Give each entry back by retyping it exactly as written.

[Data extracted from a collection]
================

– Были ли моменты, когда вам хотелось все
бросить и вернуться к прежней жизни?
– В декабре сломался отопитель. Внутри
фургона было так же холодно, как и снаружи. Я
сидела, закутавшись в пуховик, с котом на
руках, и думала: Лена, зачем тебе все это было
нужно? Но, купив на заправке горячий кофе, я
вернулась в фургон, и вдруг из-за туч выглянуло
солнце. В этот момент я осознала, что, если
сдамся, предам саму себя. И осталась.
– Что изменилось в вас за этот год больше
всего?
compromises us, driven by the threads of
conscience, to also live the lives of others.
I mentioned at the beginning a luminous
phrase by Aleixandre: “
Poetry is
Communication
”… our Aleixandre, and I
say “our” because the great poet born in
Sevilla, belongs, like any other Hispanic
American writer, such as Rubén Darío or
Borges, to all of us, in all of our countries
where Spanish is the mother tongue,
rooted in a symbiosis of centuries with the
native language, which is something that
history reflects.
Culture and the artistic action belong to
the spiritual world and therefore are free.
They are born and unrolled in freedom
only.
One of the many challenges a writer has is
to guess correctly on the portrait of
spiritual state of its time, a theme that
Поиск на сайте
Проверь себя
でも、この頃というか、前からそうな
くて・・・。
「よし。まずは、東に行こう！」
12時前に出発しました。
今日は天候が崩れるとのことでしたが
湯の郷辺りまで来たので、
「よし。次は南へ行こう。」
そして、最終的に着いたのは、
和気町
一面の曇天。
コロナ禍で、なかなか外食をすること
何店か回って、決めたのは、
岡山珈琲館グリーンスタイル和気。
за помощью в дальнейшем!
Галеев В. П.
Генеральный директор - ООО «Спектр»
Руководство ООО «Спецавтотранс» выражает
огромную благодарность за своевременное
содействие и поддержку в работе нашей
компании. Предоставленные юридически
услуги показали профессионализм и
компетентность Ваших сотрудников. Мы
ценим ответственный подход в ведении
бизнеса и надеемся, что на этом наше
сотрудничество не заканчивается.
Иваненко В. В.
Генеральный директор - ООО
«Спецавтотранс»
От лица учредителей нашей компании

================

RESPONSE BOX:
– Были ли моменты, когда вам хотелось все
бросить и вернуться к прежней жизни?
– В декабре сломался отопитель. Внутри
фургона было так же холодно, как и снаружи. Я
сидела, закутавшись в пуховик, с котом на
руках, и думала: Лена, зачем тебе все это было
нужно? Но, купив на заправке горячий кофе, я
вернулась в фургон, и вдруг из-за туч выглянуло
солнце. В этот момент я осознала, что, если
сдамся, предам саму себя. И осталась.
– Что изменилось в вас за этот год больше
всего?
compromises us, driven by the threads of
conscience, to also live the lives of others.
I mentioned at the beginning a luminous
phrase by Aleixandre: “
Poetry is
Communication
”… our Aleixandre, and I
say “our” because the great poet born in
Sevilla, belongs, like any other Hispanic
American writer, such as Rubén Darío or
Borges, to all of us, in all of our countries
where Spanish is the mother tongue,
rooted in a symbiosis of centuries with the
native language, which is something that
history reflects.
Culture and the artistic action belong to
the spiritual world and therefore are free.
They are born and unrolled in freedom
only.
One of the many challenges a writer has is
to guess correctly on the portrait of
spiritual state of its time, a theme that
Поиск на сайте
Проверь себя
でも、この頃というか、前からそうな
くて・・・。
「よし。まずは、東に行こう！」
12時前に出発しました。
今日は天候が崩れるとのことでしたが
湯の郷辺りまで来たので、
「よし。次は南へ行こう。」
そして、最終的に着いたのは、
和気町
一面の曇天。
コロナ禍で、なかなか外食をすること
何店か回って、決めたのは、
岡山珈琲館グリーンスタイル和気。
за помощью в дальнейшем!
Галеев В. П.
Генеральный директор - ООО «Спектр»
Руководство ООО «Спецавтотранс» выражает
огромную благодарность за своевременное
содействие и поддержку в работе нашей
компании. Предоставленные юридически
услуги показали профессионализм и
компетентность Ваших сотрудников. Мы
ценим ответственный подход в ведении
бизнеса и надеемся, что на этом наше
сотрудничество не заканчивается.
Иваненко В. В.
Генеральный директор - ООО
«Спецавтотранс»
От лица учредителей нашей компании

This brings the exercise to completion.